The answer is a single figure: how many lines below contain the word "vereniging".

BEGIN RECORDS SHOWN

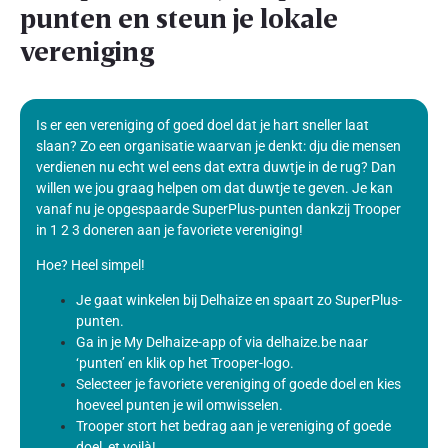
punten en steun je lokale
vereniging
Is er een vereniging of goed doel dat je hart sneller laat
slaan? Zo een organisatie waarvan je denkt: dju die mensen
verdienen nu echt wel eens dat extra duwtje in de rug? Dan
willen we jou graag helpen om dat duwtje te geven. Je kan
vanaf nu je opgespaarde SuperPlus-punten dankzij Trooper
in 1 2 3 doneren aan je favoriete vereniging!
Hoe? Heel simpel!
Je gaat winkelen bij Delhaize en spaart zo SuperPlus-
punten.
Ga in je My Delhaize-app of via delhaize.be naar
‘punten’ en klik op het Trooper-logo.
Selecteer je favoriete vereniging of goede doel en kies
hoeveel punten je wil omwisselen.
Trooper stort het bedrag aan je vereniging of goede
doel, et voilà!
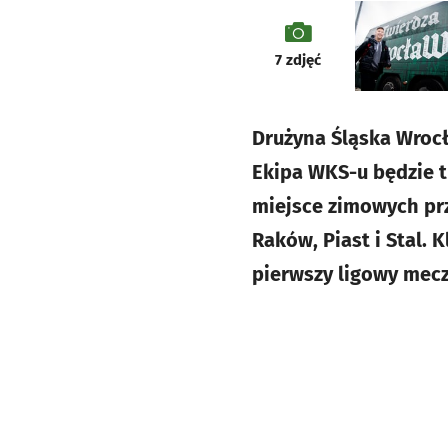
galeria
7
zdjęć
Drużyna Śląska Wroc
Ekipa WKS-u będzie t
miejsce zimowych prz
Raków, Piast i Stal.
pierwszy ligowy mecz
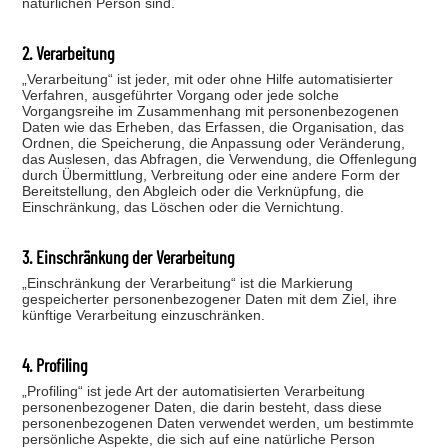
natürlichen Person sind.
2. Verarbeitung
„Verarbeitung“ ist jeder, mit oder ohne Hilfe automatisierter
Verfahren, ausgeführter Vorgang oder jede solche
Vorgangsreihe im Zusammenhang mit personenbezogenen
Daten wie das Erheben, das Erfassen, die Organisation, das
Ordnen, die Speicherung, die Anpassung oder Veränderung,
das Auslesen, das Abfragen, die Verwendung, die Offenlegung
durch Übermittlung, Verbreitung oder eine andere Form der
Bereitstellung, den Abgleich oder die Verknüpfung, die
Einschränkung, das Löschen oder die Vernichtung.
3. Einschränkung der Verarbeitung
„Einschränkung der Verarbeitung“ ist die Markierung
gespeicherter personenbezogener Daten mit dem Ziel, ihre
künftige Verarbeitung einzuschränken.
4. Profiling
„Profiling“ ist jede Art der automatisierten Verarbeitung
personenbezogener Daten, die darin besteht, dass diese
personenbezogenen Daten verwendet werden, um bestimmte
persönliche Aspekte, die sich auf eine natürliche Person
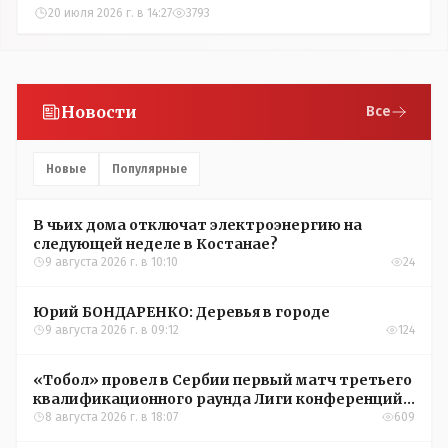
20 июля 2026 г. в 14:27
3793
Новости
Все
Новые
Популярные
В чьих дома отключат электроэнергию на
следующей неделе в Костанае?
9 августа 2026 г. в 10:10
24
Юрий БОНДАРЕНКО: Деревья в городе
9 августа 2026 г. в 09:12
124
«Тобол» провел в Сербии первый матч третьего
квалификационного раунда Лиги конференций
УЕФА
8 августа 2026 г. в 18:07
609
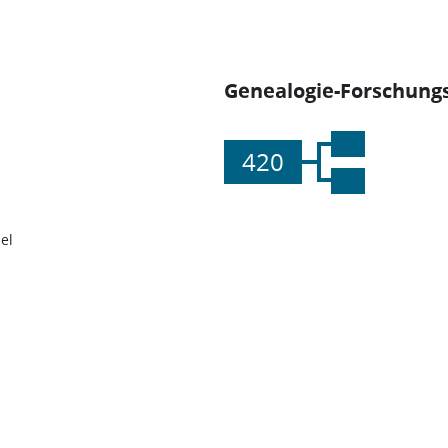
Genealogie-Forschungs
420
el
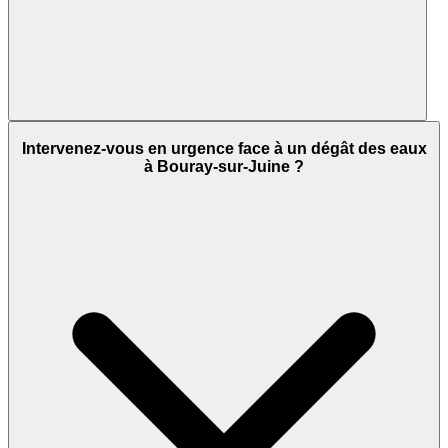
Intervenez-vous en urgence face à un dégât des eaux
à Bouray-sur-Juine ?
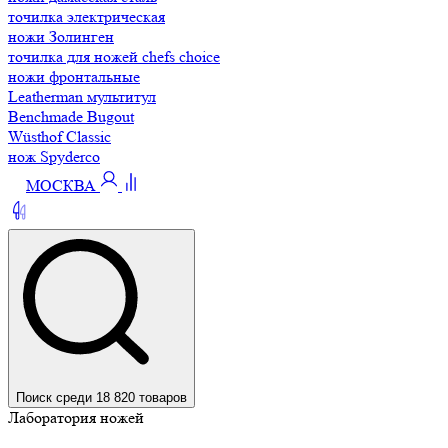
точилка электрическая
ножи Золинген
точилка для ножей chefs choice
ножи фронтальные
Leatherman мультитул
Benchmade Bugout
Wüsthof Classic
нож Spyderco
МОСКВА
Поиск среди 18 820 товаров
Лаборатория ножей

END RECORDS SHOWN

[SOLUTION] 5